> _Exercise_:
Each line of the entries below that holds "Magnolia" is needed, copied in full.

> _The input_:
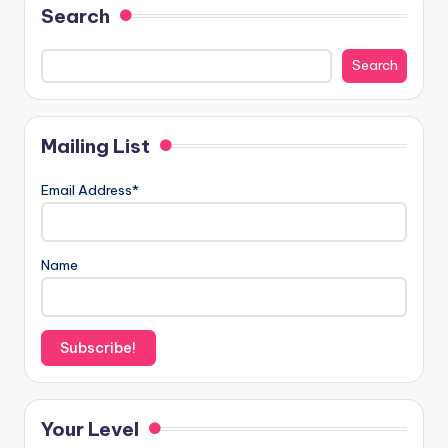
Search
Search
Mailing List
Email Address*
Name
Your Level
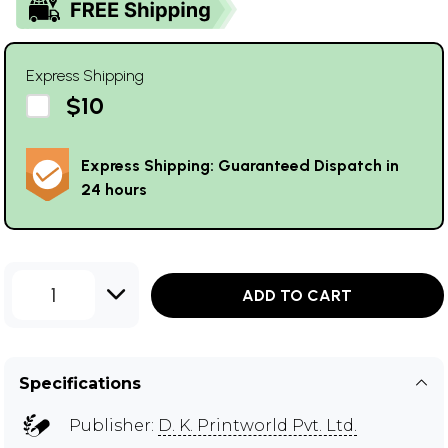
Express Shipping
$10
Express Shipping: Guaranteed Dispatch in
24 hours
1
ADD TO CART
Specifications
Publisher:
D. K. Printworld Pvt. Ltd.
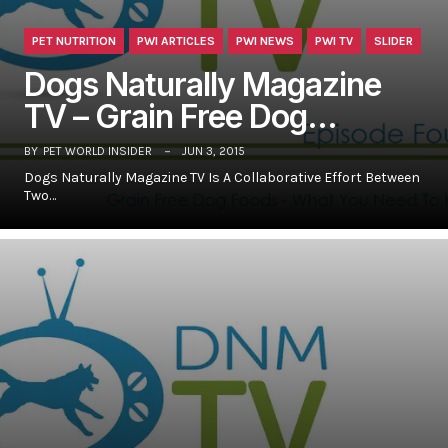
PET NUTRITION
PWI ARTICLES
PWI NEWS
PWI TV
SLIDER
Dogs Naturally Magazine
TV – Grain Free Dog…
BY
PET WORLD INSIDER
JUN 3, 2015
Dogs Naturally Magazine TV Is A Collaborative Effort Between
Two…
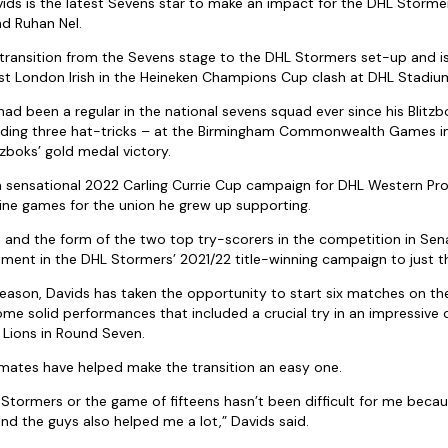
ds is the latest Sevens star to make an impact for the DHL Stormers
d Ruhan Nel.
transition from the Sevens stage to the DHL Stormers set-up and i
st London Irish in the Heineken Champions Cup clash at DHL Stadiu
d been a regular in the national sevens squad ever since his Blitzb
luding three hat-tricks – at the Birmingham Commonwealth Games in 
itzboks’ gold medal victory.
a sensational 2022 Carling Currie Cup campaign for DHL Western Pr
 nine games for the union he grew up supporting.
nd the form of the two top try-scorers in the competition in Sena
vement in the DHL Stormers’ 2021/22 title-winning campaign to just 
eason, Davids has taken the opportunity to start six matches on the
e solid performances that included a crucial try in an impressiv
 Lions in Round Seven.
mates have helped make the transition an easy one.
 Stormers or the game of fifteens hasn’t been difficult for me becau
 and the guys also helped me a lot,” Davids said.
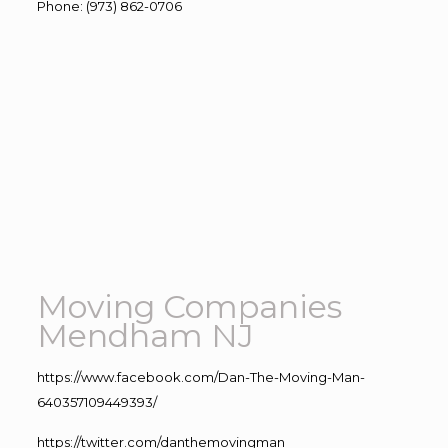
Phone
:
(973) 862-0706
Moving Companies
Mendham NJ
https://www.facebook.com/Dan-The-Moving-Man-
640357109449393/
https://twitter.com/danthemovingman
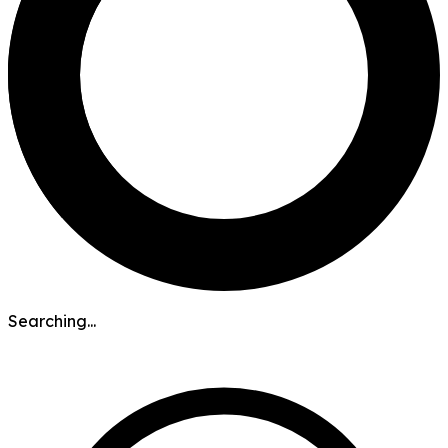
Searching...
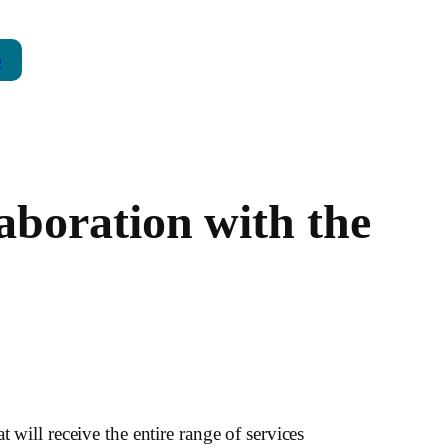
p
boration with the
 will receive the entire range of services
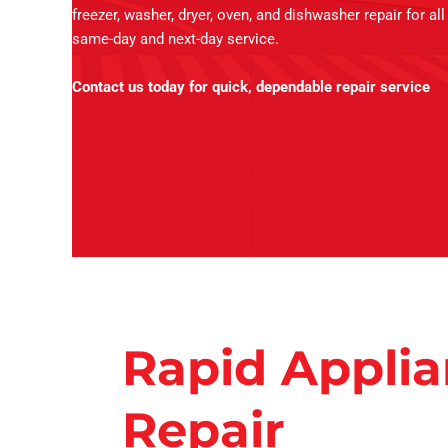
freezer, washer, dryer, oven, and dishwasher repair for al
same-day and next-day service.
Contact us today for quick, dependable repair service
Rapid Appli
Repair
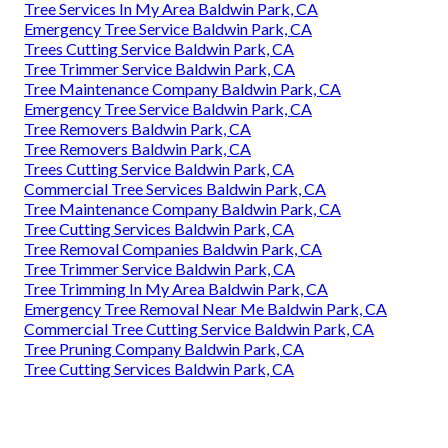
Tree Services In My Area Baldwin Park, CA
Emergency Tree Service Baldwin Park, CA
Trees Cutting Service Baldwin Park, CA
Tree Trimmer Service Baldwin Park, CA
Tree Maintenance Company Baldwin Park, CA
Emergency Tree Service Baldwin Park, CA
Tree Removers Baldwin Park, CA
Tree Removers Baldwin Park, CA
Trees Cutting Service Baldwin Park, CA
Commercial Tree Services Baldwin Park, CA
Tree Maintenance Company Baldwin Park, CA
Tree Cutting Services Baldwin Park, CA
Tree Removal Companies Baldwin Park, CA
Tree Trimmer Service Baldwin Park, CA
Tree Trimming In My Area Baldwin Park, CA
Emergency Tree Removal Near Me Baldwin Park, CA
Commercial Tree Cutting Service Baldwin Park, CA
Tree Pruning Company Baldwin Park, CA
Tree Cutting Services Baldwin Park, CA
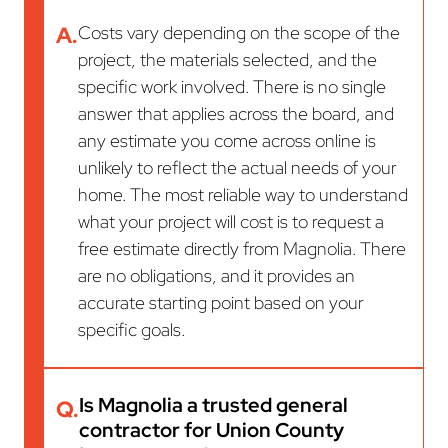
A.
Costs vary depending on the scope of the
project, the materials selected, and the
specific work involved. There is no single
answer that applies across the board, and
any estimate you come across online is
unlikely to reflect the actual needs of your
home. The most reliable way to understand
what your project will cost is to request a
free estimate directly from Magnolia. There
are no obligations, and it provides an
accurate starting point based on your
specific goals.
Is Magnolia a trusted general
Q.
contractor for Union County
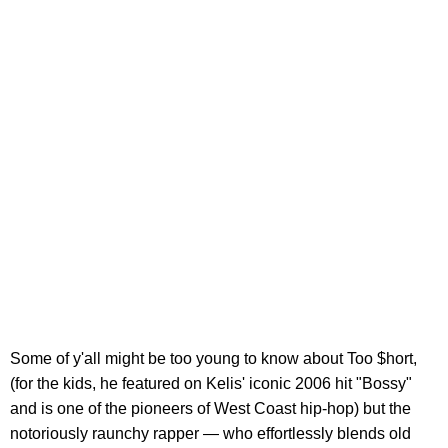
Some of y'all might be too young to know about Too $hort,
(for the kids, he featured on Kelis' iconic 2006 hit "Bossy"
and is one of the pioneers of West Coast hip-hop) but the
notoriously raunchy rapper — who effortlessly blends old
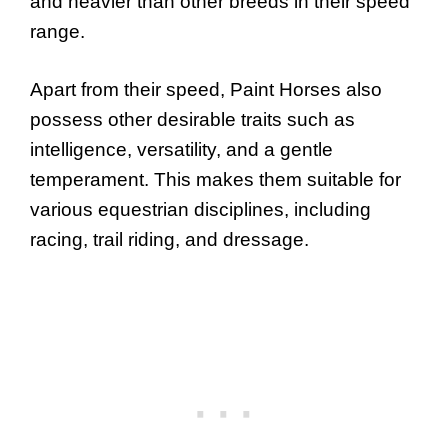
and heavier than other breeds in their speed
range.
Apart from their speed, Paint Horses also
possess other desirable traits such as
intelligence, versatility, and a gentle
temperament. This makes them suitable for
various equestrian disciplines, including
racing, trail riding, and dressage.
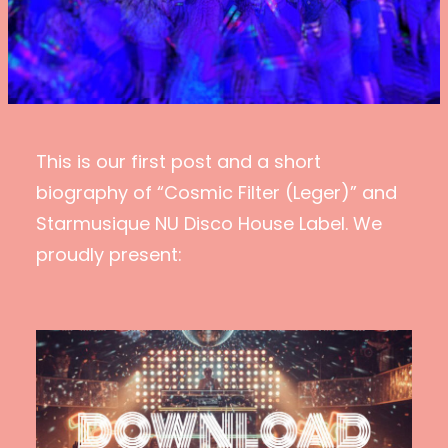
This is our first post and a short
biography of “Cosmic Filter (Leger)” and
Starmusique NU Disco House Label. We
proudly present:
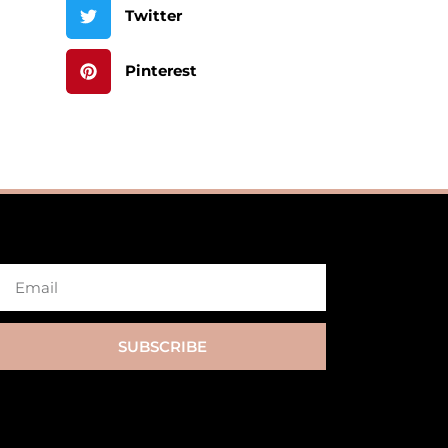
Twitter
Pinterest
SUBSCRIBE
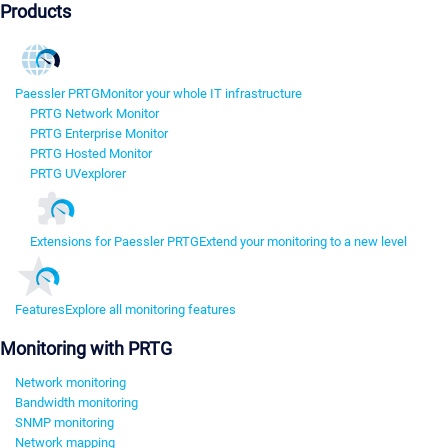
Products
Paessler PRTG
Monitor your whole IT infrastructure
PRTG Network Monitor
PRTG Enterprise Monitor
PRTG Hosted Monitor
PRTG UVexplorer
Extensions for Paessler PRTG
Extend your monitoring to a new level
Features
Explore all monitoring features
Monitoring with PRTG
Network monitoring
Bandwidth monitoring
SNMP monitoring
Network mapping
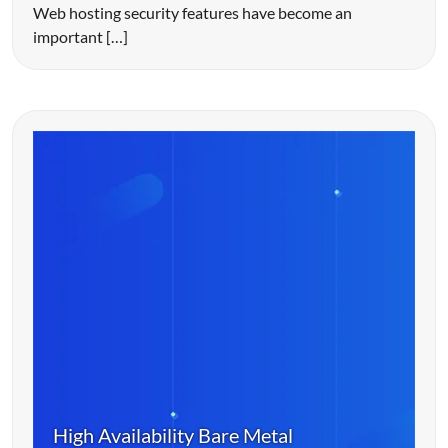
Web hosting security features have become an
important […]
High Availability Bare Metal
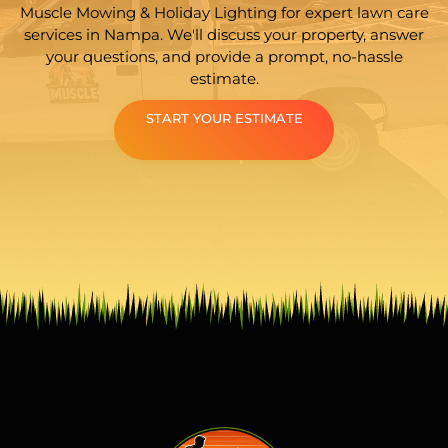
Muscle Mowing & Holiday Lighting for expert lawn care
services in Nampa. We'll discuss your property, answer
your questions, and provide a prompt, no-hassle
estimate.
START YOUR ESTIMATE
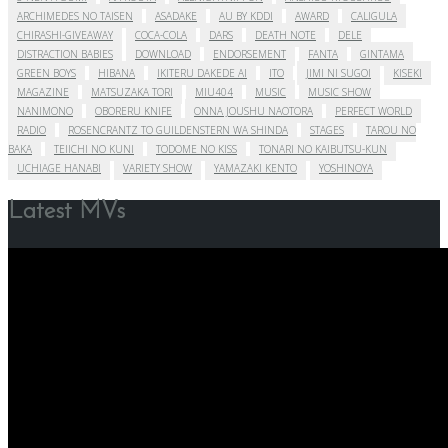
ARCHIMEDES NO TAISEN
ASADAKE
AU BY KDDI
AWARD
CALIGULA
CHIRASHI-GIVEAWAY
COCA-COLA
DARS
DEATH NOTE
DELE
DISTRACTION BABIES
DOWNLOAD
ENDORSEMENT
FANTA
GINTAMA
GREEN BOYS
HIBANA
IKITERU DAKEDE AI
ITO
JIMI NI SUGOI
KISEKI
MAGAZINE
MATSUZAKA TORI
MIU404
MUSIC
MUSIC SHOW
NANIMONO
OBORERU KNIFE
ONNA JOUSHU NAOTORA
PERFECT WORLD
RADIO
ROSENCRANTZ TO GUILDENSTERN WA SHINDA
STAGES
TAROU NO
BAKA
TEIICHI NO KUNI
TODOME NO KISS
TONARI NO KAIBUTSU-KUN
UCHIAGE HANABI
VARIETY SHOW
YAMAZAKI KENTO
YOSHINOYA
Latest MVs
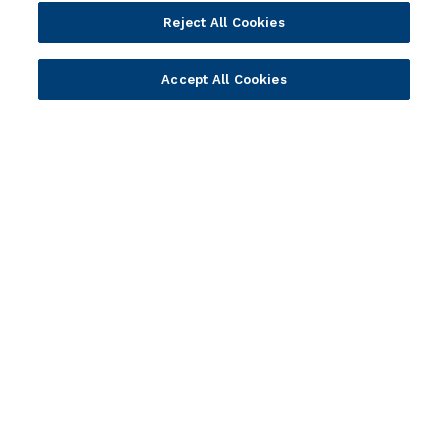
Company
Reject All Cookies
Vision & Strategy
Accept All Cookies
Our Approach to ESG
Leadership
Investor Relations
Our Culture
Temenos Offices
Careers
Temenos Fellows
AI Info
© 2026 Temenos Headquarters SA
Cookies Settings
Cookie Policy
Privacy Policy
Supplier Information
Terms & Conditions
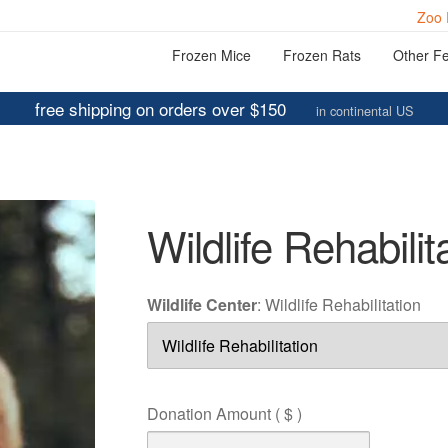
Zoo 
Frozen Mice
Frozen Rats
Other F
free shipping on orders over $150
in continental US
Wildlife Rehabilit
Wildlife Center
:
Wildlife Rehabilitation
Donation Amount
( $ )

> _Output of the exercise_:
free estimate directly from Magnolia. There
Is Magnolia a trusted general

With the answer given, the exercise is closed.